No. He's a good one, but no, not this year.


----------



## ATLien (Jun 18, 2002)

No, but he's a lock for 1st team all Rookie


----------



## showstopper496 (Nov 28, 2003)

Canidates better deserving then him,

Howard
Gordon
Okafor
Krstic


----------



## Drewbs (Feb 16, 2004)

Iggy can play, but ROY, I'm not so sure due to Okafor and Gordon's seasons. He'll definately be a great player though. He was a good defensive player in college, and he is in the pros, and hes gotten better since the season has progressed. Weren't there predraft comparisons to Scottie Pippen?


----------



## 7M3 (Aug 5, 2002)

I've watched him play numerous times defensively, both in his college and NBA career, and Andre is not a spectactular one-on-one defender. As of right now, I'd put him at slightly above average. He still makes way too many stupid mistakes. I'm far more impressed with his off the ball defense, in terms of rotating and guarding space.

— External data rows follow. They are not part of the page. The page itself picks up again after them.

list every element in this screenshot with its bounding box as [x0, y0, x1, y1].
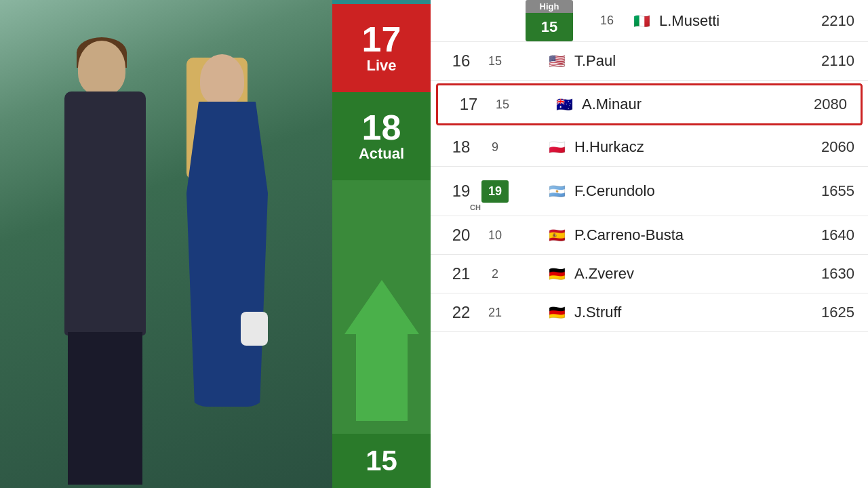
rank-pos-tpaul: 16 — [444, 52, 478, 70]
ch-label-cerundolo: CH — [470, 203, 481, 211]
points-minaur: 2080 — [793, 96, 847, 113]
green-badge-cerundolo: 19 — [481, 180, 509, 203]
header-player: L.Musetti — [659, 12, 800, 30]
rank-actual-section: 18 Actual — [332, 92, 431, 180]
ranking-row-struff: 22 21 🇩🇪 J.Struff 1625 — [431, 293, 868, 332]
live-rank-label: Live — [366, 57, 396, 75]
flag-minaur: 🇦🇺 — [553, 97, 575, 112]
man-body — [64, 92, 146, 336]
high-label: High — [526, 0, 573, 13]
points-tpaul: 2110 — [800, 52, 854, 70]
flag-tpaul: 🇺🇸 — [546, 54, 568, 68]
up-arrow-icon — [344, 280, 419, 334]
ranking-row-header: High 15 16 🇮🇹 L.Musetti 2210 — [431, 0, 868, 42]
ranking-row-carreno: 20 10 🇪🇸 P.Carreno-Busta 1640 — [431, 216, 868, 255]
rank-pos-struff: 22 — [444, 303, 478, 322]
rank-live-section: 17 Live — [332, 4, 431, 92]
man-figure — [44, 41, 166, 488]
woman-figure — [159, 54, 295, 488]
rank-panel: 17 Live 18 Actual 15 — [332, 0, 431, 488]
rank-prev-minaur: 15 — [486, 98, 519, 112]
rank-pos-minaur: 17 — [452, 95, 486, 114]
rankings-panel: High 15 16 🇮🇹 L.Musetti 2210 16 15 🇺🇸 T.… — [431, 0, 868, 488]
rank-prev-tpaul: 15 — [478, 54, 512, 68]
high-value: 15 — [526, 13, 573, 41]
points-zverev: 1630 — [800, 265, 854, 283]
photo-panel — [0, 0, 332, 488]
player-name-cerundolo: F.Cerundolo — [574, 182, 800, 200]
rank-pos-zverev: 21 — [444, 264, 478, 283]
rank-prev-cerundolo: 19 — [478, 176, 512, 206]
ranking-row-zverev: 21 2 🇩🇪 A.Zverev 1630 — [431, 255, 868, 293]
player-name-tpaul: T.Paul — [574, 52, 800, 70]
ranking-row-tpaul: 16 15 🇺🇸 T.Paul 2110 — [431, 42, 868, 81]
points-carreno: 1640 — [800, 226, 854, 244]
rank-pos-hurkacz: 18 — [444, 138, 478, 157]
man-legs — [68, 332, 142, 485]
live-rank-number: 17 — [362, 22, 401, 57]
player-name-carreno: P.Carreno-Busta — [574, 226, 800, 244]
ranking-row-hurkacz: 18 9 🇵🇱 H.Hurkacz 2060 — [431, 128, 868, 167]
header-points: 2210 — [800, 12, 854, 30]
flag-hurkacz: 🇵🇱 — [546, 140, 568, 155]
actual-rank-number: 18 — [362, 110, 401, 145]
points-hurkacz: 2060 — [800, 138, 854, 156]
rank-pos-carreno: 20 — [444, 226, 478, 245]
couple-figure — [24, 14, 309, 488]
man-head — [78, 41, 125, 95]
points-cerundolo: 1655 — [800, 182, 854, 200]
rank-prev-zverev: 2 — [478, 267, 512, 281]
player-name-minaur: A.Minaur — [582, 96, 793, 113]
flag-cerundolo: 🇦🇷 — [546, 184, 568, 199]
high-badge-container: High 15 — [526, 0, 573, 41]
actual-rank-label: Actual — [359, 145, 404, 163]
bottom-rank-number: 15 — [366, 445, 397, 477]
flag-struff: 🇩🇪 — [546, 305, 568, 320]
woman-bag — [241, 312, 268, 346]
rank-prev-struff: 21 — [478, 306, 512, 320]
photo-background — [0, 0, 332, 488]
woman-head — [200, 54, 244, 105]
rank-arrow-section — [332, 180, 431, 434]
player-name-struff: J.Struff — [574, 304, 800, 321]
rank-bottom-section: 15 — [332, 434, 431, 488]
rank-prev-carreno: 10 — [478, 228, 512, 243]
ranking-row-minaur: 17 15 🇦🇺 A.Minaur 2080 — [436, 83, 863, 125]
rank-pos-cerundolo: 19 — [444, 182, 478, 201]
rank-prev-hurkacz: 9 — [478, 140, 512, 155]
ranking-row-cerundolo: 19 19 🇦🇷 F.Cerundolo 1655 CH — [431, 167, 868, 216]
flag-zverev: 🇩🇪 — [546, 266, 568, 281]
flag-carreno: 🇪🇸 — [546, 228, 568, 243]
woman-dress — [186, 102, 268, 407]
player-name-hurkacz: H.Hurkacz — [574, 138, 800, 156]
player-name-zverev: A.Zverev — [574, 265, 800, 283]
header-pos-col: 16 — [583, 14, 631, 28]
points-struff: 1625 — [800, 304, 854, 321]
header-flag: 🇮🇹 — [631, 14, 652, 28]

And Iguodala is nowhere even close to deserving of the ROY award. But that's nothing against him. Gordon and Okafar are the only players warranting consideration.


----------



## Ps!ence_Fiction (Aug 1, 2004)

showstopper496 said:


> Canidates better deserving then him,
> 
> Howard
> Gordon
> ...


Why is Nenad Kristic more deserving then Iguodala. 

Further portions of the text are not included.